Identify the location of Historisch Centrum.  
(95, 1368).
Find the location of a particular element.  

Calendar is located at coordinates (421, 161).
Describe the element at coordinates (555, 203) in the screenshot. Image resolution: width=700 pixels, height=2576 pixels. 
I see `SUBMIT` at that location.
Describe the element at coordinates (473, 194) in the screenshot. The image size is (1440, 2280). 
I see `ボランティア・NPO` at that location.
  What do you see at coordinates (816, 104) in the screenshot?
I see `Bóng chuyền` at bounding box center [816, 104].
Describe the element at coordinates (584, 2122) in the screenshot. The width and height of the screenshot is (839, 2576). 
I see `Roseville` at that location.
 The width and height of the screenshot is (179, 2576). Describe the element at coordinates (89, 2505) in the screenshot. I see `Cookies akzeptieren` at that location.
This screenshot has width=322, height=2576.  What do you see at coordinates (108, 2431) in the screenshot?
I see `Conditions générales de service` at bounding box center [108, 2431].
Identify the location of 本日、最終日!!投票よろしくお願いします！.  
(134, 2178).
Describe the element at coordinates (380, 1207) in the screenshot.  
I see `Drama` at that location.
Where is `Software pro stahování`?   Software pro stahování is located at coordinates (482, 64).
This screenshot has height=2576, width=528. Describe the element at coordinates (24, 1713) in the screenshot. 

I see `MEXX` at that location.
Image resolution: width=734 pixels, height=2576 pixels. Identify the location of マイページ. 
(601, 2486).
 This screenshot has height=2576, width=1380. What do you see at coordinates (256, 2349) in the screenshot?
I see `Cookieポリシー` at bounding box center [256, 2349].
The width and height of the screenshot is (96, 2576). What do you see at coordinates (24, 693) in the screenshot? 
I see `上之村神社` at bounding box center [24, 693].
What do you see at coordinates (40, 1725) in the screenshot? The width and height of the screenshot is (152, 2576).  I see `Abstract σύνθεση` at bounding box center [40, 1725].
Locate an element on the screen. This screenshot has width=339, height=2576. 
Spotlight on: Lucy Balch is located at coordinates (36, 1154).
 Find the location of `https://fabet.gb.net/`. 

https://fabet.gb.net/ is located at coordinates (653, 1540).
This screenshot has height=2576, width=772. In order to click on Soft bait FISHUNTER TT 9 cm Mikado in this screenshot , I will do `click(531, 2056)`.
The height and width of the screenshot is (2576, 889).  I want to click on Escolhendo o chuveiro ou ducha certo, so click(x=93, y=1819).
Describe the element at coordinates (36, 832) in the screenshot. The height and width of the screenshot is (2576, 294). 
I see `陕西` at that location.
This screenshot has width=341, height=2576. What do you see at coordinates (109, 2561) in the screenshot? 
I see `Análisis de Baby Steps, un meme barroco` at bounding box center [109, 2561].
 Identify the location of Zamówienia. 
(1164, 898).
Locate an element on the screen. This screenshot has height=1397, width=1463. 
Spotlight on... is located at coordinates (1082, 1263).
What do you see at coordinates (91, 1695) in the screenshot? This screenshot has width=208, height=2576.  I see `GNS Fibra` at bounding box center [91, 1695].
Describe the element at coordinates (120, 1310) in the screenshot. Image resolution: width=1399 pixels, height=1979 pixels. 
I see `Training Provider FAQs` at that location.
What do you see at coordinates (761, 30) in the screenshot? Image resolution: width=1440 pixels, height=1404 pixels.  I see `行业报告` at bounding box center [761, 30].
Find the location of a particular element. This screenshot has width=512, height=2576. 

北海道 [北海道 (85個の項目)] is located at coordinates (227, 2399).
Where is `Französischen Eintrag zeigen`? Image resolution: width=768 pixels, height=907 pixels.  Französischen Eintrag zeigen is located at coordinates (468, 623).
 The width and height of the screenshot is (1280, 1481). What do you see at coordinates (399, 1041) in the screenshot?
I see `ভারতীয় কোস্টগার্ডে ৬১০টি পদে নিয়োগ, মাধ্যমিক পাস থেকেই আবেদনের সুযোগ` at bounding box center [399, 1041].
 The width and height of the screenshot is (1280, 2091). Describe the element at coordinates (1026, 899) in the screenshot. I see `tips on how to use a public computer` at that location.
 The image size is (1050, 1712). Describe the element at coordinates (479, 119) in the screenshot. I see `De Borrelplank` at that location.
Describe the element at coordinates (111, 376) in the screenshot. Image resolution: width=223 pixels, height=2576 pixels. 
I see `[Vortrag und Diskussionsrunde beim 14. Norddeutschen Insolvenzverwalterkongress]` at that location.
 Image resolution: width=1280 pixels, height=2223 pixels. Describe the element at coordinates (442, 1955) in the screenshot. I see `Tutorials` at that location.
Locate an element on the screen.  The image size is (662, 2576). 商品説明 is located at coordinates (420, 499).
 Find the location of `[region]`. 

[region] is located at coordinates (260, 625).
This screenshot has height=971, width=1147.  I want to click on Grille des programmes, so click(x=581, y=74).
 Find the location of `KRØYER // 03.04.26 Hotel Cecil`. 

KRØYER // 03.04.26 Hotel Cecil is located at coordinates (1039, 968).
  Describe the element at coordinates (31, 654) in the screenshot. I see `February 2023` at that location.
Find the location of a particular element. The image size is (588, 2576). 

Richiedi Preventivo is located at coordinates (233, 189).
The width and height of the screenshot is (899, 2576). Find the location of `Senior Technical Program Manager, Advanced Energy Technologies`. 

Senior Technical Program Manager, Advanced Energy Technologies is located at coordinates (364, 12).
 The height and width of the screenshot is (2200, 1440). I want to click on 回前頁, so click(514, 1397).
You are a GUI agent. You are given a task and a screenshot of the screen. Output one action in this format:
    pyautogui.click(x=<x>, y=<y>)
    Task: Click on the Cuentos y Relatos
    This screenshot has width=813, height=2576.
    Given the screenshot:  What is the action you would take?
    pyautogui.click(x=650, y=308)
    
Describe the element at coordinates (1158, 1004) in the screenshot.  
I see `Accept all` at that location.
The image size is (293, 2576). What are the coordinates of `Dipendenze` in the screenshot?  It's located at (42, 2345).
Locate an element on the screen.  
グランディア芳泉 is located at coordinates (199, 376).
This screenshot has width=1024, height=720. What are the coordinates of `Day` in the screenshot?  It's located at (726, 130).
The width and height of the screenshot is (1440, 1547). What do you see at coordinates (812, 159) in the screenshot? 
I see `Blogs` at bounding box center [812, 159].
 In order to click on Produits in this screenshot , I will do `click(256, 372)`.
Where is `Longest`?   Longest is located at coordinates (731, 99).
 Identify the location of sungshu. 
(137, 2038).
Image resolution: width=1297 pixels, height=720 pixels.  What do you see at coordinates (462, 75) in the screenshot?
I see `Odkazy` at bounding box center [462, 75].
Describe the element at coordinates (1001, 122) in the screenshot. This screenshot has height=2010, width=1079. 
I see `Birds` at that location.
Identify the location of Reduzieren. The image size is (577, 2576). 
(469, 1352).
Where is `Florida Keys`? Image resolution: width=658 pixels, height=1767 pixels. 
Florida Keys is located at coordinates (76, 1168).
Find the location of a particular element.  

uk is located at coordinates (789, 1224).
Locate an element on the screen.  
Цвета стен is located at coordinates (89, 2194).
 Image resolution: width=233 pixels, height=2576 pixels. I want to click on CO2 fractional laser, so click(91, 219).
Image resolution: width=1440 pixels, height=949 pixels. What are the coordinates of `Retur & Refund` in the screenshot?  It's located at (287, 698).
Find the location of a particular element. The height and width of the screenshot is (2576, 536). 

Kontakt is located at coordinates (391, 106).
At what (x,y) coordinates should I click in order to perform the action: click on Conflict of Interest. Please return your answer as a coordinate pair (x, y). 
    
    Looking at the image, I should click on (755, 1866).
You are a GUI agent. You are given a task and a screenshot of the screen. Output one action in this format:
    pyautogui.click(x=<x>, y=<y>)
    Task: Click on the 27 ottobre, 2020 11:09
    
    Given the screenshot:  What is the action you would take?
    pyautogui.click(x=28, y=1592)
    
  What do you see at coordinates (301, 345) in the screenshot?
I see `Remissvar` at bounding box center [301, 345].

------------------------

▶ _Required action_: Copy every line of the material above in which the word "will" appears.

▶ _Solution below_:
This screenshot has height=2576, width=772. In order to click on Soft bait FISHUNTER TT 9 cm Mikado in this screenshot , I will do `click(531, 2056)`.
 In order to click on Produits in this screenshot , I will do `click(256, 372)`.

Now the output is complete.